Have you ever imagined a world where there is not necessary to validate any sale or purchase with no receipts, no bank documents and no need of registering or disposal of property with the concerned government department?
We know that buying or selling of any property is put in a record. Before taking a commercial decision we always want that all the information should be available at one place. This is possible only when a technology of code writing in financial system circles all over the world. Isn't it. And this developed the root for Blockchain Technology.
While doing any transaction the main problem is about trust. Can one trust another party? This made a need for legally binding stamps and seals and to maintain records.
Several centuries ago, when populations and commerce were both a tiny fraction of what they are now, some communities maintained a ledger of all financial transactions, which was open to public scrutiny and anything mentioned in the ledger acquired the status of truth.
Gradually do you know what happened, these records become voluminous and to keep them or to maintain them was very difficult. And so it became the function of government departments and banks and was no longer freely available to the public.
Let us study through this article about pros and cons of Blockchain technology.
What is Blockchain Technology?
A Microsoft Excel Sheet file in your computer or laptop with the details of some of your transactions is known as a ledger.
If your Excel file is copied to hundreds of your friend's computers and connected to each other forming a network is known as distributed ledger. And if there will be a technology to update this Excel sheet whenever you or your friends update a ledger.
Therefore, blockchain is nothing but a digital ledger. That is a book containing accounts to which debits and credits are posted from books of original entry.

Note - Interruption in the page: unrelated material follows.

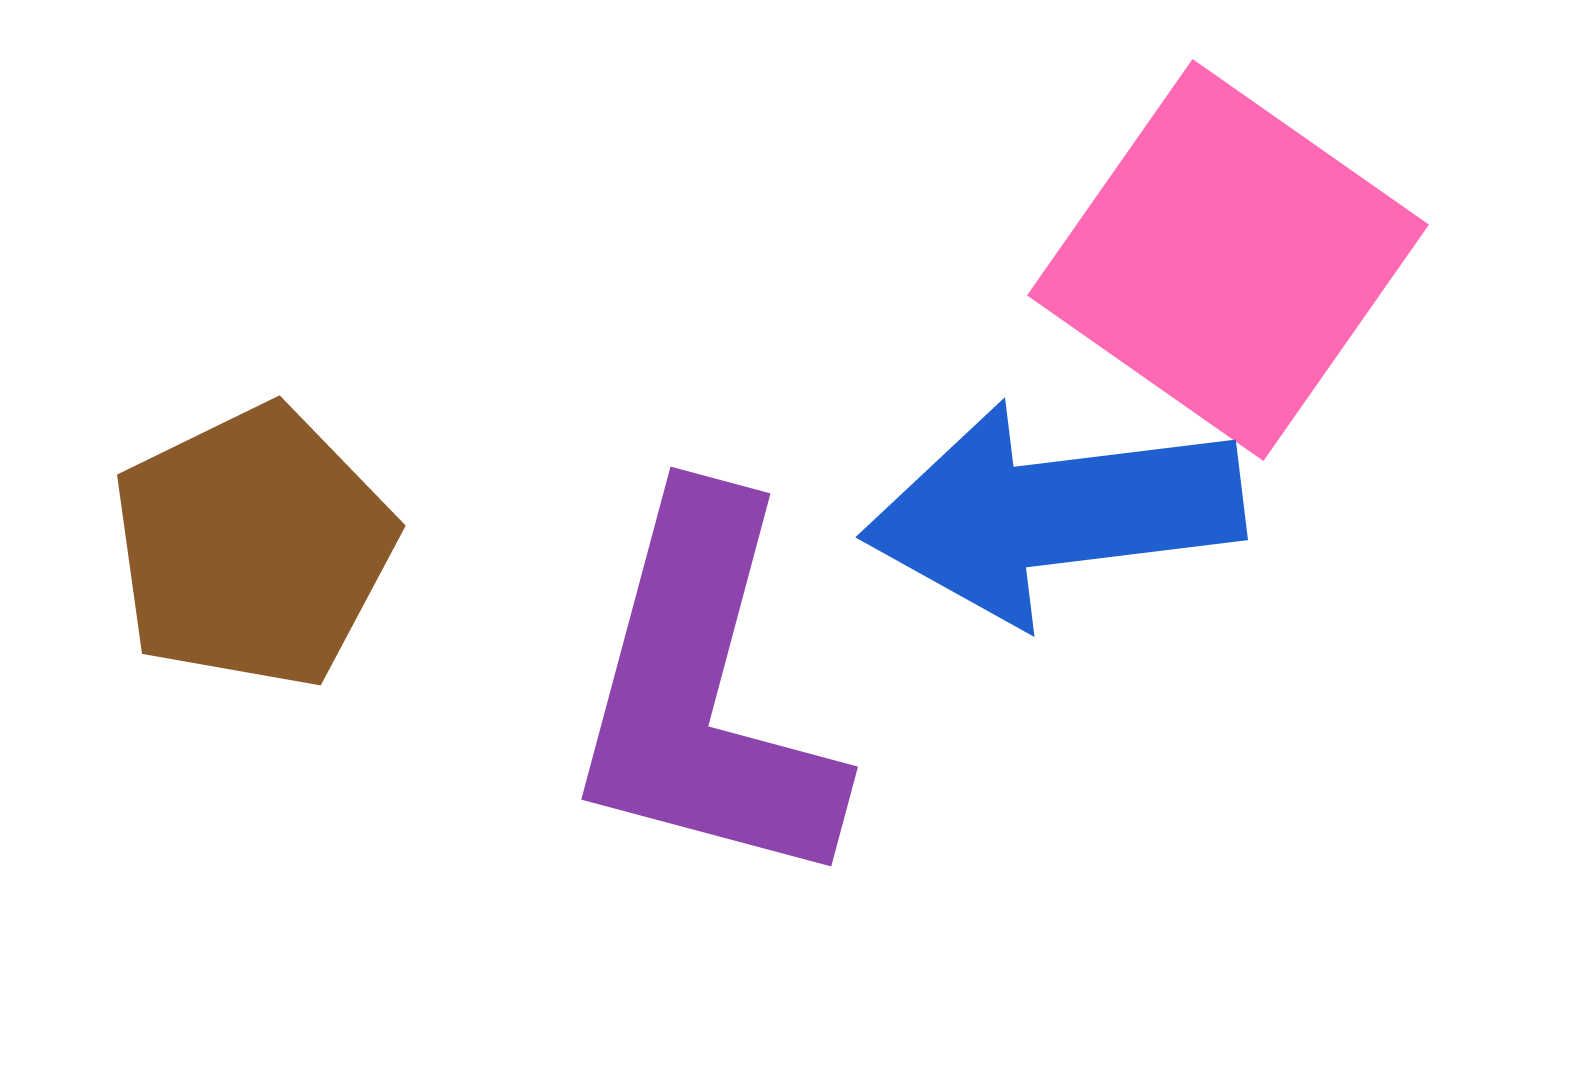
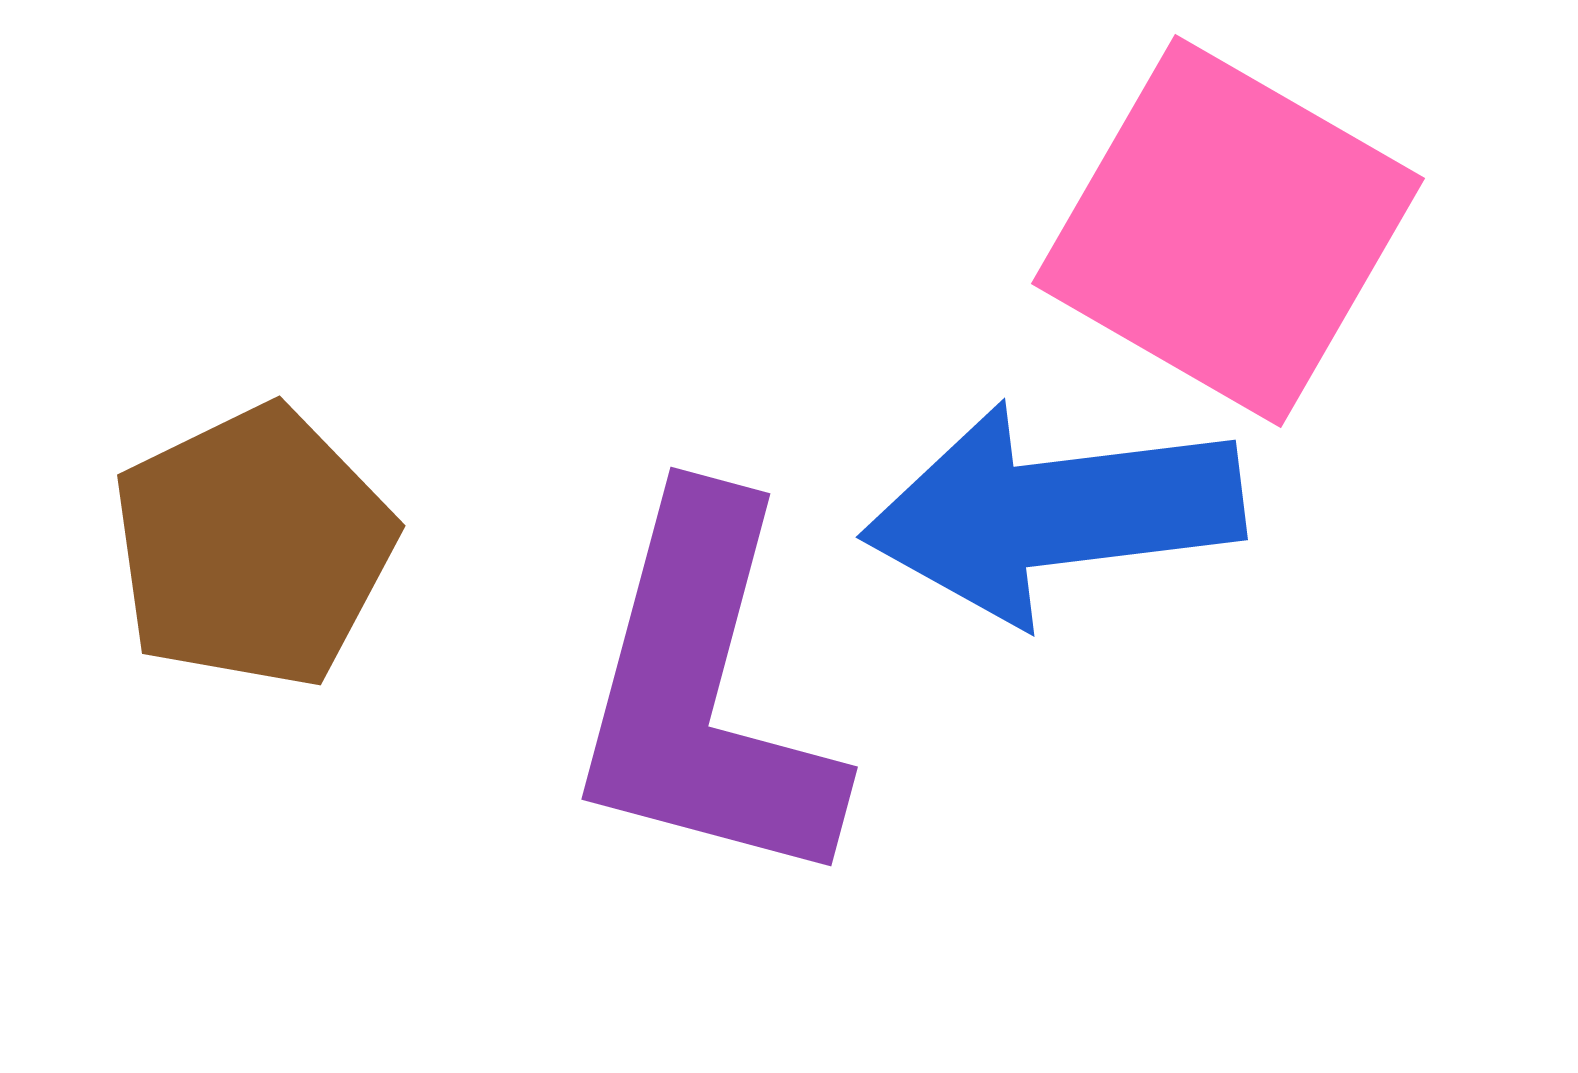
pink square: moved 29 px up; rotated 5 degrees counterclockwise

A blockchain is an anonymous online ledger that uses a data structure to simplify the way we transact. Without the help of third party blockchain allows users to manipulate the ledger in a secure way.
It protects the identities of the users. This way blockchain is a more secure way to carry out transactions. Each list of records in a blockchain is called a block. That is why it is known as blockchain because the various growing list of records i.e. blocks are linked and secured.
Do you know who invented Blockchain Technology?
In 2008, Blockchain Technology was invented by Satoshi Nakamoto for use in the cryptocurrency bitcoin, as its public transaction ledger. He aims at creating the decentralized Bitcoin ledger and on the other hand the blockchain was to allow users to control their own money so that no third party, not even the government, would be able to access or monitor it.
Blockchain for bitcoin made it the first digital currency to solve the double spending problem without the need of a trusted central authority or central server.
Why Blockchain technology is required?
The blockchain technology is a method that brings everyone to the highest degree of accountability. With the help of this technology no more transactions will be missed, human or machine errors will be minimised etc. Even nowadays major banks are experimenting this technology as they can use it for money transfers, record keeping and other backend functions. As an un-alterable ledger in real time it enables them to track documentation and authenticate ownership of assets digitally. Also, Indian IT service providers like Infosys and TCS companies are using this technology to create core banking platforms for banks.
Advantages of Blockchain Technology
- It will allow smart devices to speak to each other better and faster.
- Blockchain mechanism brings everyone to the highest degree of accountability. Therefore, solves the problem of manipulation.
- The data that belongs to us we can own it that is online identity and reputation will be decentralised.
- Cryptocurrencies will take the power from the government to control the value of currencies and hand it to people.
- It will allow middleman-free way to exchange asset.
- It will allow the removal of intermediaries that are involved in record keeping and transfer of assets.
- It provides durability, reliability, and longevity with decentralised network.
- The data that are entered in blockchain based systems are immutable which prevent against fraud through manipulating transactions and the history of data. Therefore, all the transactions can be investigated and audited easily.
Challenges of Blockchain Technology
- To verify all the transactions huge power i.e. electricity is required.
- There should be security about the private key. Every time private key must remain secret because revealing it to third parties is equivalent to giving them control over the bitcoins secured by that key. Also, it is necessary to have a back up of the private key so that it can be protected from accidental loss. We know that if it is lost ones cannot be recovered and the funds secured by it are lost forever.
- We know blocks in a chain must be verified by the distributed network and it can take time. So, transaction speed can be an issue.
Is Blockchain technology safe to use?
Hope from the above discussion, it is clear that no doubt blockchain architecture can significantly bring down the costs and reduce inefficiencies in the financial sector. As, it allows two parties to execute a transaction without any intermediary. Without any human intervention blockchain allows financial institutions to execute and verify transactions discretely. And transactions are continuously maintained and verified in ‘blocks’ of records.
With the advancement of technology and the development of society the main goal of the government is to provide a method for a secure way of transactions. Whether methods are advanced or new technologies are emerging but the goal is same. As, blockchain allows consumers and suppliers to connect directly, removing the need for a third party.